Das richtige Stück am richtigen Ort: „Das Theaterprojekt“ führt Heinar Kipphardts Doku-Drama „Bruder Eichmann“ in einer bewegenden Inszenierung im Dokumentionszentrum Reichsparteitagsgelände auf.

„Meine einzige Schuld war, dass ich Befehlen gehorchte.“ Das war die Wahrheit des Adolf Eichmann (1906-1962). Als Büroleiter des Todes organisierte der SS-Obersturmbannführer den Genozid an den Juden, Sinti und Roma und anderen Verfemten des NS-Staats. Eine kleine, mittelmäßige Beamtenseele wurde zum Protokollführer der „Wannseekonferenz“ und koordinierte von seinem Berliner Schreibtisch im „Sicherheitsdienst“ aus die industrielle Vernichtung von sechs Millionen Menschen.
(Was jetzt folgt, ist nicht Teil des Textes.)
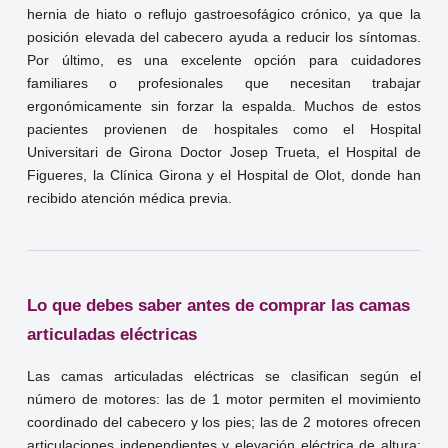
hernia de hiato o reflujo gastroesofágico crónico, ya que la
posición elevada del cabecero ayuda a reducir los síntomas.
Por último, es una excelente opción para cuidadores
familiares o profesionales que necesitan trabajar
ergonómicamente sin forzar la espalda. Muchos de estos
pacientes provienen de hospitales como el Hospital
Universitari de Girona Doctor Josep Trueta, el Hospital de
Figueres, la Clínica Girona y el Hospital de Olot, donde han
recibido atención médica previa.
Lo que debes saber antes de comprar las camas
articuladas eléctricas
Las camas articuladas eléctricas se clasifican según el
número de motores: las de 1 motor permiten el movimiento
coordinado del cabecero y los pies; las de 2 motores ofrecen
articulaciones independientes y elevación eléctrica de altura;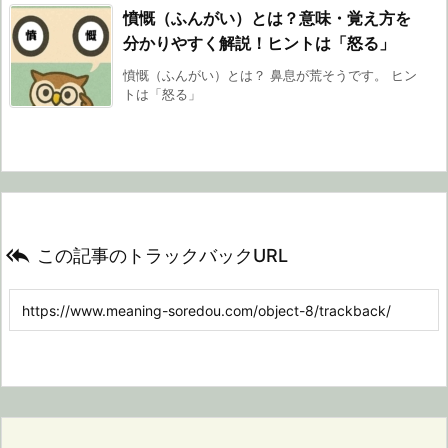
憤慨（ふんがい）とは？意味・覚え方を
分かりやすく解説！ヒントは「怒る」
憤慨（ふんがい）とは？ 鼻息が荒そうです。 ヒン
トは「怒る」

この記事のトラックバックURL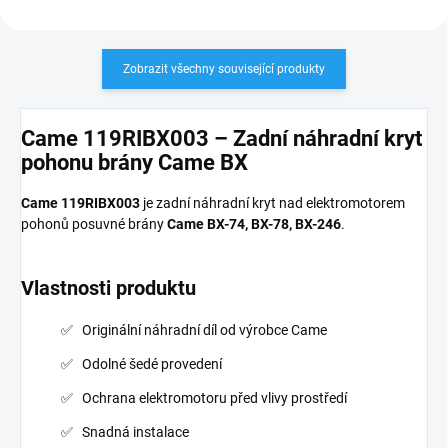
Zobrazit všechny související produkty
Came 119RIBX003 – Zadní náhradní kryt
pohonu brány Came BX
Came 119RIBX003
je zadní náhradní kryt nad elektromotorem
pohonů posuvné brány
Came BX-74, BX-78, BX-246
.
Vlastnosti produktu
Originální náhradní díl od výrobce Came
Odolné šedé provedení
Ochrana elektromotoru před vlivy prostředí
Snadná instalace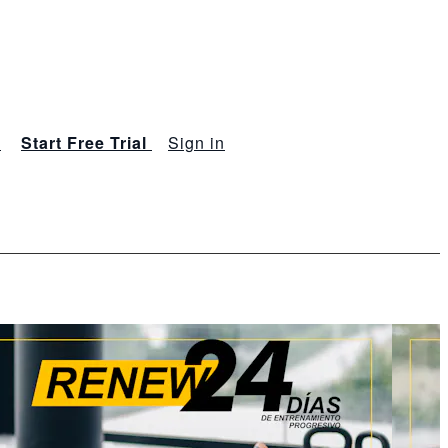
s
Start Free Trial
Sign in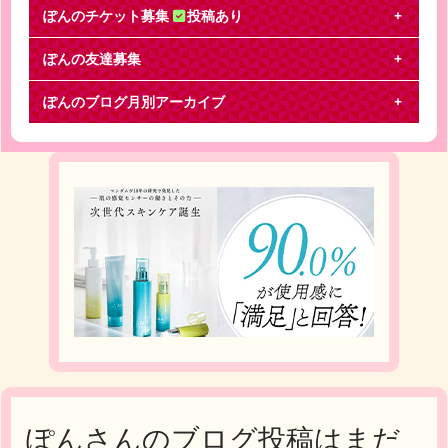
ぽんのチケット募集
投稿あり
ぽんの友達募集
関ジャニ∞
ぽんのブログ月別アーカイブ
関ジャニ∞12月24日 名古屋公演一枚お譲り致しま
す。※定価、手数料なし※15日の東京公演前後また
は
ぽんさんのブログ投稿はまだ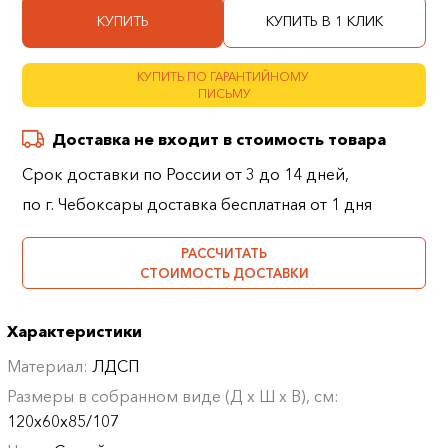
КУПИТЬ
КУПИТЬ В 1 КЛИК
КУПИТЬ ПО ГАРАНТИЙНОМУ
ПИСЬМУ
Доставка не входит в стоимость товара
Срок доставки по России от 3 до 14 дней,
по г. Чебоксары доставка бесплатная от 1 дня
РАССЧИТАТЬ
СТОИМОСТЬ ДОСТАВКИ
Характеристики
Материал:
ЛДСП
Размеры в собранном виде (Д х Ш х В), см:
120х60х85/107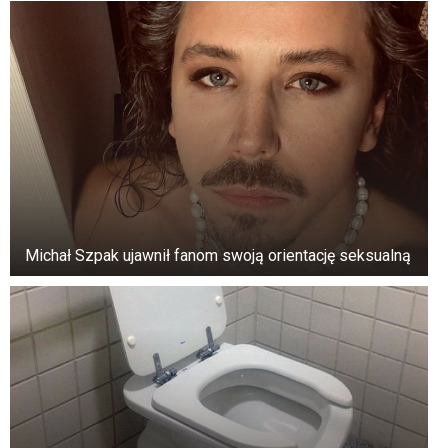
22 lutego ujawniono, że stan zdrowia
rosyjskiego dyktatora Władimira Putina
pogarsza się z dnia na dzień. Doszło do nawrotu
poważnej choroby.
Putin jest bardzo osłabiony z powodu kilku
poważnych chorób, które uniemożliwiają mu
pracę. Z tego powodu zatrudnia do swojej pracy
ludzi, którzy są do niego podobni.
Michał Szpak ujawnił fanom swoją orientację seksualną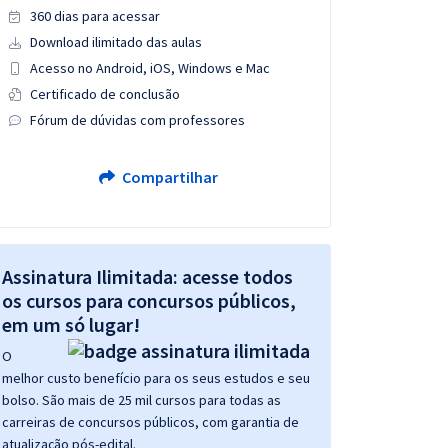
360 dias para acessar
Download ilimitado das aulas
Acesso no Android, iOS, Windows e Mac
Certificado de conclusão
Fórum de dúvidas com professores
Compartilhar
Assinatura Ilimitada: acesse todos
os cursos para concursos públicos,
em um só lugar!
O
melhor custo benefício para os seus estudos e seu
bolso. São mais de 25 mil cursos para todas as
carreiras de concursos públicos, com garantia de
atualização pós-edital.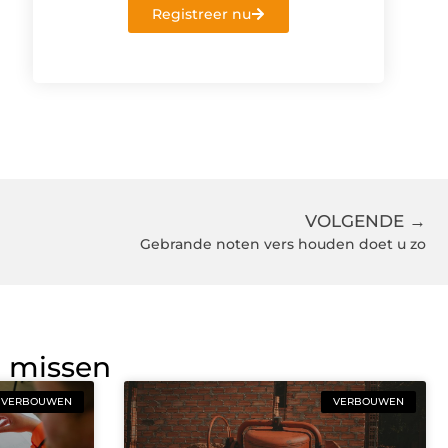
Registreer nu
VOLGENDE →
Gebrande noten vers houden doet u zo
g missen
VERBOUWEN
VERBOUWEN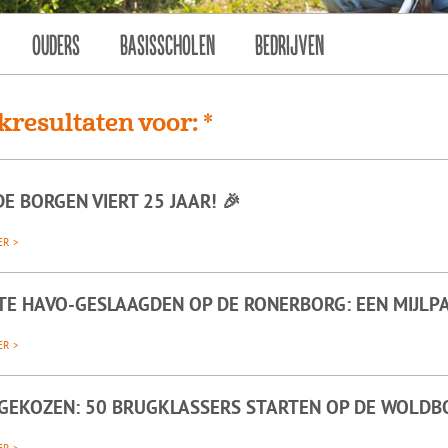
OUDERS
BASISSCHOLEN
BEDRIJVEN
kresultaten voor: *
DE BORGEN VIERT 25 JAAR! 🎉
ER >
TE HAVO-GESLAAGDEN OP DE RONERBORG: EEN MIJLPA
ER >
 GEKOZEN: 50 BRUGKLASSERS STARTEN OP DE WOLDB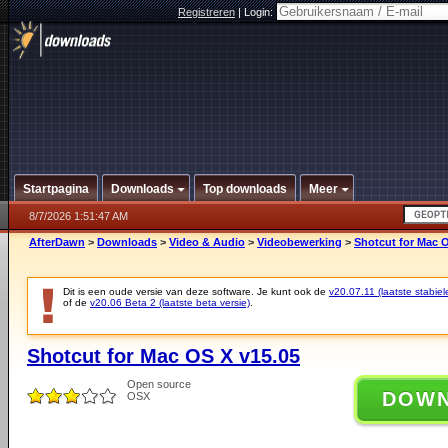
Registreren
|
Login:
Startpagina
Downloads
Top downloads
Meer
8/7/2026 1:51:47 AM
AfterDawn
>
Downloads
>
Video & Audio
>
Videobewerking
>
Shotcut for Mac O
Dit is een oude versie van deze software. Je kunt ook de
v20.07.11 (laatste stabiel
of de
v20.06 Beta 2 (laatste beta versie)
.
Shotcut for Mac OS X v15.05
Open source
DOW
OSX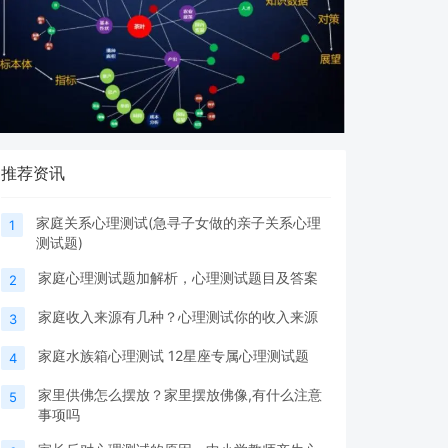
推荐资讯
家庭关系心理测试(急寻子女做的亲子关系心理
1
测试题)
家庭心理测试题加解析，心理测试题目及答案
2
家庭收入来源有几种？心理测试你的收入来源
3
家庭水族箱心理测试 12星座专属心理测试题
4
家里供佛怎么摆放？家里摆放佛像,有什么注意
5
事项吗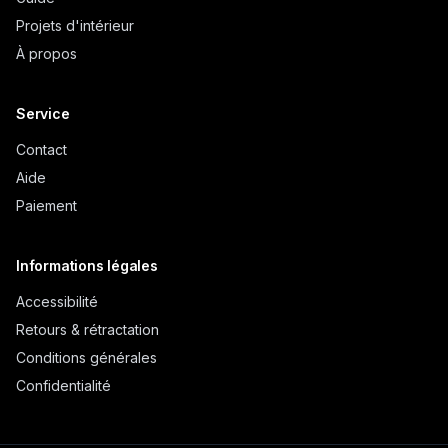
Projets d'intérieur
À propos
Service
Contact
Aide
Paiement
Informations légales
Accessibilité
Retours & rétractation
Conditions générales
Confidentialité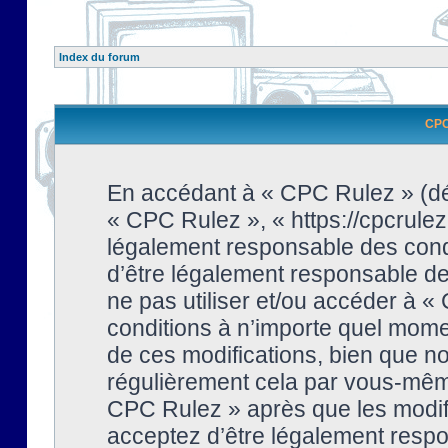
Index du forum
CPC 
En accédant à « CPC Rulez » (dési
« CPC Rulez », « https://cpcrulez
légalement responsable des condi
d’être légalement responsable de 
ne pas utiliser et/ou accéder à 
conditions à n’importe quel mome
de ces modifications, bien que no
régulièrement cela par vous-même
CPC Rulez » après que les modifi
acceptez d’être légalement respo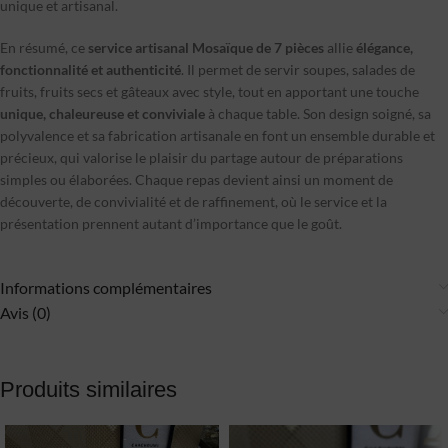
unique et artisanal.
En résumé, ce
service artisanal Mosaïque de 7 pièces
allie
élégance,
fonctionnalité et authenticité
. Il permet de servir soupes, salades de
fruits, fruits secs et gâteaux avec style, tout en apportant une touche
unique, chaleureuse et conviviale
à chaque table. Son design soigné, sa
polyvalence et sa fabrication artisanale en font un ensemble durable et
précieux, qui valorise le plaisir du partage autour de préparations
simples ou élaborées. Chaque repas devient ainsi un moment de
découverte, de convivialité et de raffinement, où le service et la
présentation prennent autant d’importance que le goût.
Informations complémentaires
Avis (0)
Produits similaires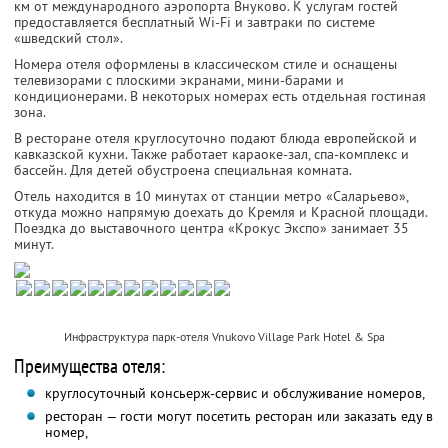
км от международного аэропорта Внуково. К услугам гостей
предоставляется бесплатный Wi-Fi и завтраки по системе
«шведский стол».
Номера отеля оформлены в классическом стиле и оснащены
телевизорами с плоскими экранами, мини-барами и
кондиционерами. В некоторых номерах есть отдельная гостиная
зона.
В ресторане отеля круглосуточно подают блюда европейской и
кавказской кухни. Также работает караоке-зал, спа-комплекс и
бассейн. Для детей обустроена специальная комната.
Отель находится в 10 минутах от станции метро «Саларьево»,
откуда можно напрямую доехать до Кремля и Красной площади.
Поездка до выставочного центра «Крокус Экспо» занимает 35
минут.
Инфраструктура парк-отеля Vnukovo Village Park Hotel & Spa
Преимущества отеля:
круглосуточный консьерж-сервис и обслуживание номеров,
ресторан — гости могут посетить ресторан или заказать еду в
номер,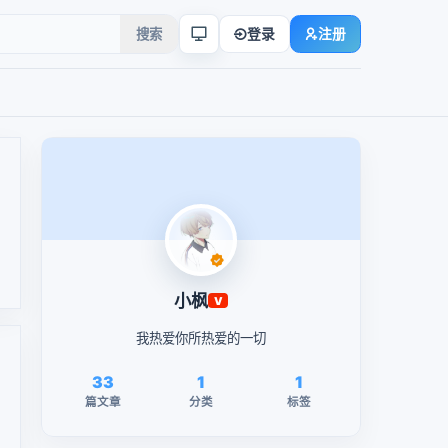
搜索
登录
注册
小枫
V
我热爱你所热爱的一切
33
1
1
篇文章
分类
标签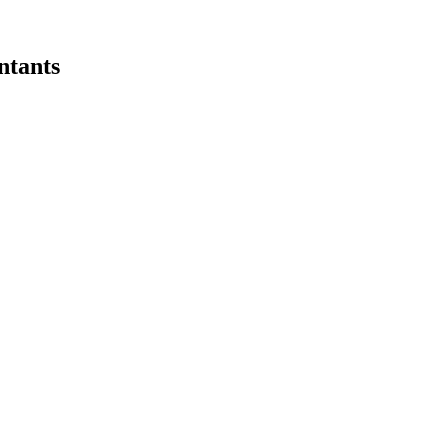
ntants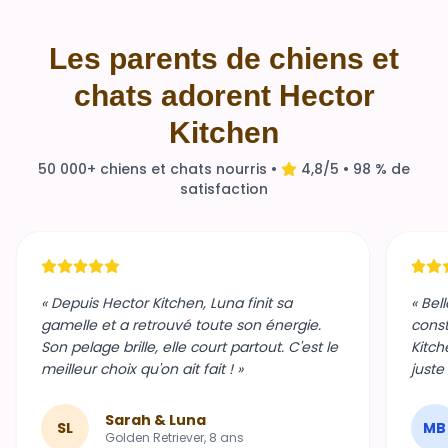
Les parents de chiens et
chats adorent Hector
Kitchen
50 000+ chiens et chats nourris •
4,8/5 • 98 % de
satisfaction
« Depuis Hector Kitchen, Luna finit sa
« Bel
gamelle et a retrouvé toute son énergie.
const
Son pelage brille, elle court partout. C'est le
Kitch
meilleur choix qu'on ait fait ! »
juste
Sarah & Luna
SL
MB
Golden Retriever, 8 ans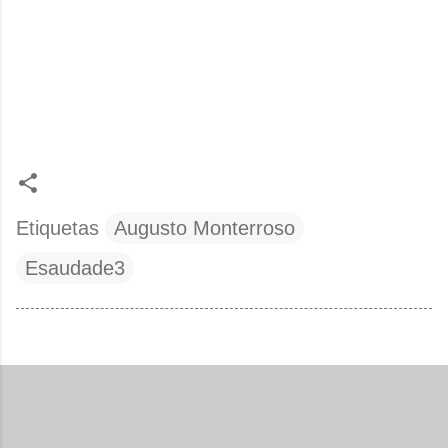
Etiquetas
Augusto Monterroso
Esaudade3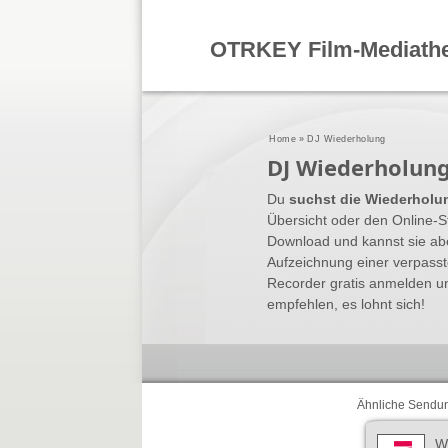
OTRKEY Film-Mediath
Home
»
DJ Wiederholung
DJ Wiederholun
Du
suchst die Wiederholu
Übersicht oder den Online-St
Download und kannst sie ab
Aufzeichnung einer verpass
Recorder gratis anmelden u
empfehlen, es lohnt sich!
Ähnliche Sendu
W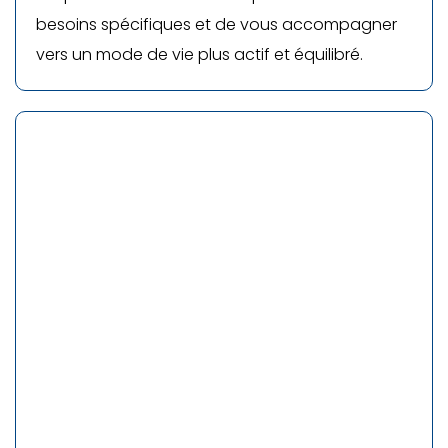
besoins spécifiques et de vous accompagner
vers un mode de vie plus actif et équilibré.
Eindrucksvoll wie symbolhaft mündet das Todesgleis im Ausstellungssaal des Doku-Zentrums denn auch in die abgezirkelte Eichmann-Welt.

 

Heinar Kipphardt zeichnet die opportunistische Verlogenheit und anheischende Beflissenheit des NS-Schergen in aller Lakonie nach: Eichmann wird im israelischen Untersuchungsgefängnis von einem Ermittlungsrichter (Hans Hirschmüller), einem Hauptmann (Thomas Witte) und einer Psychologin (Maja-Maria Ludwig) interviewt. Keine einfache Aufgabe für die Drei angesichts der dämonischen Einfalt des Schreibtischtäters, der bei Erschießungen so gar nicht zusehen mochte, distanzierte Haltung zu bewahren.

 

Thomas Hinrich spielt diesen verklemmten Ordnungsfetischisten hinreißend farb- und charakterlos. Nicht nur, dass er von allen Mitwirkenden akustisch am besten zu verstehen ist, auch die Art wie er mit ganz kleinen Details, aber ohne Übertreibung die Spießernatur Eichmanns entlarvt, zeigt das grausam wahrhaftige Auge, dass Autor Kipphardt auf den selbsternannten Mitläufer richtet. Ulrike Gradl markiert als Eichmanns Ehefrau Vera eine Gefährtin, die die Lebenslügen ihres Mannes zum eigenen Überlebensprinzip erklärt hat.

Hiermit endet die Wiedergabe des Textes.